We had the honor of hosting Maynard James Keenan for a Winemaker Dinner focused around his Caduceus Cellars wines from Arizona. Fans of his wine and music were eager to speak with him and he was exceedingly cool and collected, as usual, and made sure to talk with everyone participating. We got the opportunity to ask him some questions for those of you who weren't able to join us. Thanks so much Maynard!

 

What are some of your most memorable wine drinking experiences?
Those experiences can easily be divided into two categories.

First, the moments when you have a focused enlightening experience with a new region, producer, or varietal.

Second, those gatherings where the wine was as important as the company and the dinner.

But truth be told the majority of either flavor of those moments involved an Italian wine.

Soldera Reserva usually makes an appearance.

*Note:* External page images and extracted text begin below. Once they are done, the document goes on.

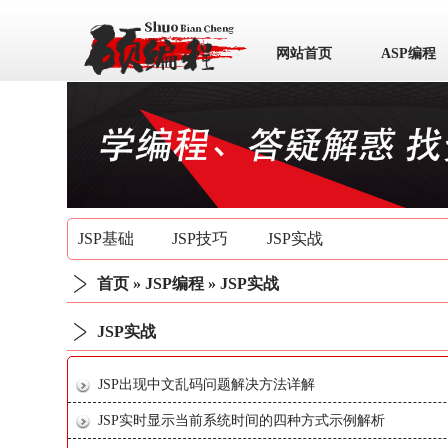
网站首页
ASP编程
数据库
JSP基础
JSP技巧
JSP实战
首页
»
JSP编程
»
JSP实战
JSP实战
JSP出现中文乱码问题解决方法详解
JSP实时显示当前系统时间的四种方式示例解析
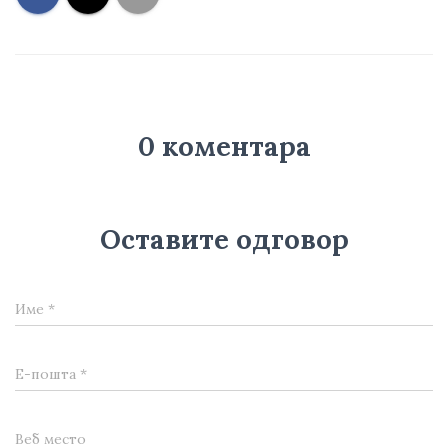
0 коментара
Оставите одговор
Име
*
Е-пошта
*
Веб место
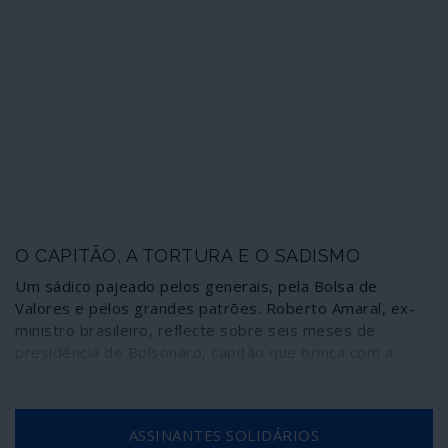
pontos percentuais (10,1) sobre o seu principal rival,
uma das condições exigidas pelas leis bolivianas. A
oposição, que se diz democrática, recusa-se a aceitar
os resultados, como acontece normalmente num quadro
onde estão sempre presentes as pressões golpistas
dos Estados Unidos.
O CAPITÃO, A TORTURA E O SADISMO
Um sádico pajeado pelos generais, pela Bolsa de
Valores e pelos grandes patrões. Roberto Amaral, ex-
ministro brasileiro, reflecte sobre seis meses de
presidência de Bolsonaro, capitão que brinca com a
tortura
ASSINANTES SOLIDÁRIOS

How has the southwest wine culture changed since you began Caduceus?
It’s changed quite a bit actually. We’ve had a few pioneers reach outside the state. Dos Cabezas and Callaghan have been poured at the White House.

But those were little islands in the middle of a sea of anonymity. We’re slowly changing that. I’ve poured all over the country for 10 years now. As well as through Canada, Europe, and Australia. It’s usually my own wines, but I make sure I tell the whole story of AZ. Otherwise my efforts just seem like a lightning strike. If those i pour for see potential in our region I make sure to let them know that there are easily a dozen winemakers kicking my ass there.

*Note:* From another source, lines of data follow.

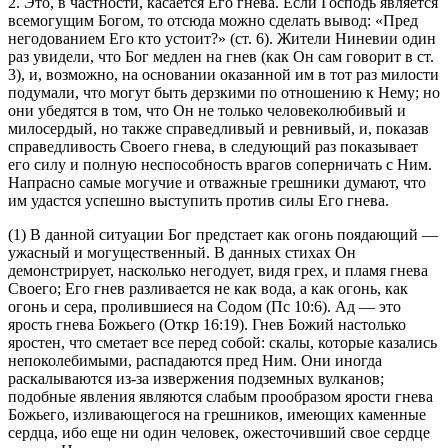
2. Это, в частности, касается Его гнева. Если Господь является
всемогущим Богом, то отсюда можно сделать вывод: «Пред
негодованием Его кто устоит?» (
ст. 6
). Жители Ниневии один
раз увидели, что Бог медлен на гнев (как Он сам говорит в
ст.
3
), и, возможно, на основании оказанной им в тот раз милости
подумали, что могут быть дерзкими по отношению к Нему; но
они убедятся в том, что Он не только человеколюбивый и
милосердый, но также справедливый и ревнивый, и, показав
справедливость Своего гнева, в следующий раз показывает
его силу и полную неспособность врагов соперничать с Ним.
Напрасно самые могучие и отважные грешники думают, что
им удастся успешно выступить против силы Его гнева.
(1) В данной ситуации Бог предстает как огонь поядающий —
ужасный и могущественный. В данных стихах Он
демонстрирует, насколько негодует, видя грех, и пламя гнева
Своего; Его гнев разливается не как вода, а как огонь, как
огонь и сера, пролившиеся на Содом (
Пс 10:6
). Ад — это
ярость гнева Божьего (
Откр 16:19
). Гнев Божий настолько
яростен, что сметает все перед собой: скалы, которые казались
непоколебимыми, распадаются пред Ним. Они иногда
раскалываются из-за извержения подземных вулканов;
подобные явления являются слабым прообразом ярости гнева
Божьего, изливающегося на грешников, имеющих каменные
сердца, ибо еще ни один человек, ожесточивший свое сердце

How do you feel about the wine industry's perception of new and upcoming regions? Has this perception changed over the last decade in your opinion?
The world is too damn big and too damn busy for people to be expected to openly accept or even try new things. It’s understandable. But it doesn’t keep us from fighting the good fight. We have potential in AZ. Our state is like a little Italy. So many varieties do so well all over the state. Which works for and against us. Mendoza is Malbec. Easy. We are everything. Not so easy. Cabernet Sauvignon, Sangiovese, Tempranillo, Garnacha, Syrah, Nebbiolo, Barbera, Mourvedre/Monestrell, Merlot, Aglianico, Petit Verdot all do very well. It’s a good problem to have, but not when it comes to establishing an identity.

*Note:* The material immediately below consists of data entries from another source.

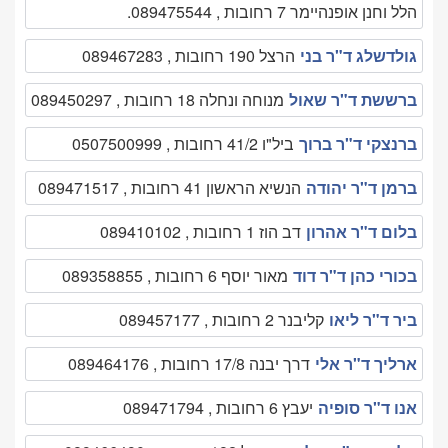
הלל וחנן אופנהיימר 7 רחובות , 089475544.
גולדשלג ד"ר בני
הרצל 190 רחובות , 089467283
ברששת ד"ר שאול
מנוחה ונחלה 18 רחובות , 089450297
ברנצקי ד"ר ברוך
ביל"ו 41/2 רחובות , 0507500999
ברמן ד"ר יהודה
הנשיא הראשון 41 רחובות , 089471517
בלום ד"ר אהרון
דב הוז 1 רחובות , 089410102
בכורי כהן ד"ר דוד
מאור יוסף 6 רחובות , 089358855
ביר ד"ר ליאו
קליבנר 2 רחובות , 089457177
ארליך ד"ר אלי
דרך יבנה 17/8 רחובות , 089464176
אנו ד"ר סופיה
יעבץ 6 רחובות , 089471794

What have you found is your biggest challenge making wine in the southwest?
Working together as a state. There are those that still believe you can get away with over cropping. Willamette Valley is a good example of what we are not.

The growers there all agreed from the start that no corners can be cut in the vineyard if you expect to be taken seriously as a region. And they of course all agreed that their wines needed to be 100% Oregon fruit. Otherwise you might as well be manufacturing lunch boxes or baby dolls. That can be done anywhere.

They understood that their wines need to speak of a place. And you can’t expect to do that at 5 tons an acre. Several of the producers are launching a quality control group on March 11th. We’re still working out many of the details, but if you’re interested, check us out at www.ARIZONAVIGNERONSALLIANCE.org

Do you have any advice for new winemakers?
To quote my old extremely practical drunk land lord, "Son. Sell that guitar. Put the money towards some courses in accounting with an eye to the future.”

A friend of mine has a New Zealand wine called "Cash Burn.” You see where I’m going with this? Basically, if you’re going to get into this, know that it won’t be easy. It will be more hardship than romance, but in the end I truly believe it’s worth it.